=Paper= {{Paper |id=Vol-3057/paper22.pdf |storemode=property |title=Antispoofing Countermeasures in Modern Voice Authentication Systems |pdfUrl=https://ceur-ws.org/Vol-3057/paper22.pdf |volume=Vol-3057 |authors=Michael V. Evsyukov,Michael M. Putyato,Alexander S. Makaryan }} ==Antispoofing Countermeasures in Modern Voice Authentication Systems== https://ceur-ws.org/Vol-3057/paper22.pdf
                Antispoofing Countermeasures in Modern Voice
                           Authentication Systems
Michael V. Evsyukov 1, Michael M. Putyato 1 and Alexander S. Makaryan 1
1
    Kuban State Technological University, 2, Moskovskaya Str., Krasnodar, 350072, Russia


                Abstract
                The article provides an overview of modern voice authentication systems. The relevance and
                importance of voice authentication systems are substantiated. This article focuses on spoofing
                methods and antispoofing countermeasures because the main challenge in developing voice
                authentication systems is protection against spoofing. The most commonly used approaches to
                spoofing, their efficiency, and most important features are described. The existing types of
                countermeasures against spoofing are presented. The experience of their use against various
                types of spoofing is described, and links to specific implementations are provided. Improved
                classification of antispoofing countermeasures is proposed. Promising areas of research in the
                field of voice authentication are highlighted. According to the authors, the promising areas of
                research are countermeasures with high generalizing ability, countermeasures specialized
                against replay attacks, text-dependent countermeasures, development and improvement of
                joint approaches to assessing the efficiency of an automatic speaker verification system with
                integrated countermeasures.

                Keywords 1
                biometrics, authentication, voice, spoofing, information security, artificial intelligence, GMM,
                SVM.

1. Introduction

    According to Google data, 500 million people use Google Assistant monthly [1]. Apple claims the
voice assistant Siri handles 25 billion requests every month. [2]. Ease of use and time savings are the
main reasons why voice assistants are gaining popularity.

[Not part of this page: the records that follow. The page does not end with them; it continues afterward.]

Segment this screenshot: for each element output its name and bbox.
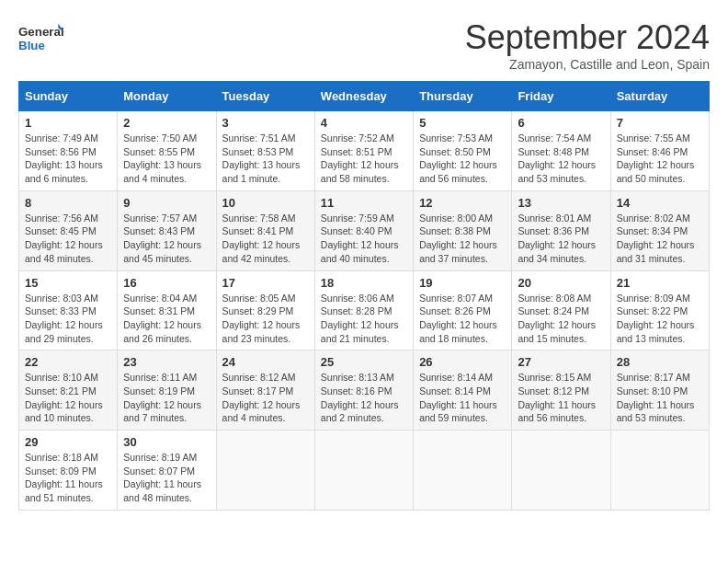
day-info: Sunrise: 7:57 AMSunset: 8:43 PMDaylight:… xyxy=(123,213,201,264)
week-row-4: 22 Sunrise: 8:10 AMSunset: 8:21 PMDaylig… xyxy=(19,350,710,431)
week-row-3: 15 Sunrise: 8:03 AMSunset: 8:33 PMDaylig… xyxy=(19,270,710,350)
day-info: Sunrise: 7:58 AMSunset: 8:41 PMDaylight:… xyxy=(222,213,301,264)
day-info: Sunrise: 8:02 AMSunset: 8:34 PMDaylight:… xyxy=(617,213,695,264)
day-cell: 12 Sunrise: 8:00 AMSunset: 8:38 PMDaylig… xyxy=(414,190,512,270)
week-row-5: 29 Sunrise: 8:18 AMSunset: 8:09 PMDaylig… xyxy=(19,431,710,511)
day-number: 16 xyxy=(123,276,210,290)
day-info: Sunrise: 7:54 AMSunset: 8:48 PMDaylight:… xyxy=(518,132,596,184)
header-friday: Friday xyxy=(512,82,610,111)
day-cell: 11 Sunrise: 7:59 AMSunset: 8:40 PMDaylig… xyxy=(314,190,413,270)
day-info: Sunrise: 8:03 AMSunset: 8:33 PMDaylight:… xyxy=(25,293,103,344)
header-monday: Monday xyxy=(118,82,216,111)
header-sunday: Sunday xyxy=(19,82,118,111)
day-info: Sunrise: 7:49 AMSunset: 8:56 PMDaylight:… xyxy=(25,132,103,184)
day-number: 3 xyxy=(222,116,309,130)
day-number: 2 xyxy=(123,116,210,130)
day-cell xyxy=(414,431,512,511)
page-header: General Blue September 2024 Zamayon, Cas… xyxy=(18,18,710,72)
week-row-1: 1 Sunrise: 7:49 AMSunset: 8:56 PMDayligh… xyxy=(19,111,710,191)
day-cell: 14 Sunrise: 8:02 AMSunset: 8:34 PMDaylig… xyxy=(610,190,709,270)
day-info: Sunrise: 7:50 AMSunset: 8:55 PMDaylight:… xyxy=(123,132,201,184)
day-cell: 17 Sunrise: 8:05 AMSunset: 8:29 PMDaylig… xyxy=(216,270,314,350)
day-number: 27 xyxy=(518,355,604,369)
day-info: Sunrise: 7:55 AMSunset: 8:46 PMDaylight:… xyxy=(617,132,695,184)
day-cell: 26 Sunrise: 8:14 AMSunset: 8:14 PMDaylig… xyxy=(414,350,512,431)
day-cell: 7 Sunrise: 7:55 AMSunset: 8:46 PMDayligh… xyxy=(610,111,709,191)
day-cell: 23 Sunrise: 8:11 AMSunset: 8:19 PMDaylig… xyxy=(118,350,216,431)
day-cell: 8 Sunrise: 7:56 AMSunset: 8:45 PMDayligh… xyxy=(19,190,118,270)
day-info: Sunrise: 7:53 AMSunset: 8:50 PMDaylight:… xyxy=(419,132,497,184)
day-info: Sunrise: 7:52 AMSunset: 8:51 PMDaylight:… xyxy=(321,132,399,184)
day-cell xyxy=(314,431,413,511)
header-tuesday: Tuesday xyxy=(216,82,314,111)
day-info: Sunrise: 8:13 AMSunset: 8:16 PMDaylight:… xyxy=(321,372,399,423)
day-cell: 21 Sunrise: 8:09 AMSunset: 8:22 PMDaylig… xyxy=(610,270,709,350)
day-number: 10 xyxy=(222,196,309,210)
day-cell: 5 Sunrise: 7:53 AMSunset: 8:50 PMDayligh… xyxy=(414,111,512,191)
day-number: 28 xyxy=(617,355,703,369)
day-cell: 13 Sunrise: 8:01 AMSunset: 8:36 PMDaylig… xyxy=(512,190,610,270)
calendar-table: Sunday Monday Tuesday Wednesday Thursday… xyxy=(18,81,710,511)
day-number: 29 xyxy=(25,435,111,449)
day-info: Sunrise: 8:09 AMSunset: 8:22 PMDaylight:… xyxy=(617,293,695,344)
day-info: Sunrise: 8:01 AMSunset: 8:36 PMDaylight:… xyxy=(518,213,596,264)
day-number: 7 xyxy=(617,116,703,130)
day-number: 22 xyxy=(25,355,111,369)
day-info: Sunrise: 8:19 AMSunset: 8:07 PMDaylight:… xyxy=(123,452,201,503)
day-info: Sunrise: 8:06 AMSunset: 8:28 PMDaylight:… xyxy=(321,293,399,344)
day-cell: 25 Sunrise: 8:13 AMSunset: 8:16 PMDaylig… xyxy=(314,350,413,431)
day-cell: 9 Sunrise: 7:57 AMSunset: 8:43 PMDayligh… xyxy=(118,190,216,270)
day-cell xyxy=(216,431,314,511)
day-info: Sunrise: 8:15 AMSunset: 8:12 PMDaylight:… xyxy=(518,372,596,423)
month-title: September 2024 xyxy=(465,18,710,57)
day-info: Sunrise: 8:14 AMSunset: 8:14 PMDaylight:… xyxy=(419,372,497,423)
day-info: Sunrise: 8:08 AMSunset: 8:24 PMDaylight:… xyxy=(518,293,596,344)
day-cell: 2 Sunrise: 7:50 AMSunset: 8:55 PMDayligh… xyxy=(118,111,216,191)
day-info: Sunrise: 8:10 AMSunset: 8:21 PMDaylight:… xyxy=(25,372,103,423)
day-number: 24 xyxy=(222,355,309,369)
day-number: 30 xyxy=(123,435,210,449)
title-area: September 2024 Zamayon, Castille and Leo… xyxy=(465,18,710,72)
logo-svg: General Blue xyxy=(18,18,64,60)
day-info: Sunrise: 8:12 AMSunset: 8:17 PMDaylight:… xyxy=(222,372,301,423)
week-row-2: 8 Sunrise: 7:56 AMSunset: 8:45 PMDayligh… xyxy=(19,190,710,270)
day-number: 15 xyxy=(25,276,111,290)
day-cell: 20 Sunrise: 8:08 AMSunset: 8:24 PMDaylig… xyxy=(512,270,610,350)
day-info: Sunrise: 7:56 AMSunset: 8:45 PMDaylight:… xyxy=(25,213,103,264)
logo: General Blue xyxy=(18,18,64,60)
day-number: 20 xyxy=(518,276,604,290)
day-number: 26 xyxy=(419,355,506,369)
day-info: Sunrise: 7:51 AMSunset: 8:53 PMDaylight:… xyxy=(222,132,301,184)
day-cell xyxy=(512,431,610,511)
day-info: Sunrise: 8:11 AMSunset: 8:19 PMDaylight:… xyxy=(123,372,201,423)
day-number: 13 xyxy=(518,196,604,210)
day-cell: 6 Sunrise: 7:54 AMSunset: 8:48 PMDayligh… xyxy=(512,111,610,191)
day-cell xyxy=(610,431,709,511)
svg-text:General: General xyxy=(18,25,64,39)
day-cell: 18 Sunrise: 8:06 AMSunset: 8:28 PMDaylig… xyxy=(314,270,413,350)
day-number: 1 xyxy=(25,116,111,130)
day-number: 9 xyxy=(123,196,210,210)
day-cell: 16 Sunrise: 8:04 AMSunset: 8:31 PMDaylig… xyxy=(118,270,216,350)
day-info: Sunrise: 8:04 AMSunset: 8:31 PMDaylight:… xyxy=(123,293,201,344)
day-cell: 1 Sunrise: 7:49 AMSunset: 8:56 PMDayligh… xyxy=(19,111,118,191)
day-cell: 4 Sunrise: 7:52 AMSunset: 8:51 PMDayligh… xyxy=(314,111,413,191)
day-number: 14 xyxy=(617,196,703,210)
day-cell: 29 Sunrise: 8:18 AMSunset: 8:09 PMDaylig… xyxy=(19,431,118,511)
day-cell: 22 Sunrise: 8:10 AMSunset: 8:21 PMDaylig… xyxy=(19,350,118,431)
svg-text:Blue: Blue xyxy=(18,39,45,52)
day-number: 21 xyxy=(617,276,703,290)
day-number: 25 xyxy=(321,355,407,369)
day-number: 5 xyxy=(419,116,506,130)
header-thursday: Thursday xyxy=(414,82,512,111)
header-saturday: Saturday xyxy=(610,82,709,111)
day-info: Sunrise: 8:05 AMSunset: 8:29 PMDaylight:… xyxy=(222,293,301,344)
location-title: Zamayon, Castille and Leon, Spain xyxy=(465,57,710,72)
day-info: Sunrise: 8:07 AMSunset: 8:26 PMDaylight:… xyxy=(419,293,497,344)
day-number: 11 xyxy=(321,196,407,210)
day-cell: 10 Sunrise: 7:58 AMSunset: 8:41 PMDaylig… xyxy=(216,190,314,270)
day-info: Sunrise: 8:17 AMSunset: 8:10 PMDaylight:… xyxy=(617,372,695,423)
day-number: 19 xyxy=(419,276,506,290)
day-number: 8 xyxy=(25,196,111,210)
day-cell: 19 Sunrise: 8:07 AMSunset: 8:26 PMDaylig… xyxy=(414,270,512,350)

In addition, the emergence of a wide range
of smart devices and the rapid development of the Internet of Things (IoT) make the voice interface
even more in demand, as it can provide the most comfortable user experience. Voice control is
implemented, for example, in the Yandex.Station smart speaker, Tesla cars, as well as in various smart
home systems.
    Thus, voice assistants have entered the daily life of numerous users, and the next natural step is their
introduction to payment systems and banking. The main driver for the development of voice solutions
is personalization because voice interaction can provide valuable information about the needs and
behavior of customers. It allows banks and FinTech companies to offer services that precisely meet the
expectations of a particular user.
    In a 2017 survey by Business Insider Intelligence in the United States, 8% of respondents said that
they used voice commands to buy goods, pay bills, and perform P2P transactions. According to their
forecast, by 2022 the number of users of voice interfaces is expected to reach 31% of the US adult
population [3].
    The graph of growth in the millions of US users of voice interfaces is presented in Figure 1.


    Proceedings of VI International Scientific and Practical Conference Distance Learning Technologies (DLT–2021), September 20-22,
2021, Yalta, Crimea
EMAIL: michael.evsyukov@gmail.com (A. 1); putyato.m@gmail.com (A. 2); msanya@yandex.ru (A. 3)
ORCID: 0000-0001-7101-6251 (A. 1); 0000-0003-0414-6034 (A. 2); 0000-0002-1801-6137 (A. 3)
             ©️ 2021 Copyright for this paper by its authors.
             Use permitted under Creative Commons License Attribution 4.0 International (CC BY 4.0).
             CEUR Workshop Proceedings (CEUR-WS.org)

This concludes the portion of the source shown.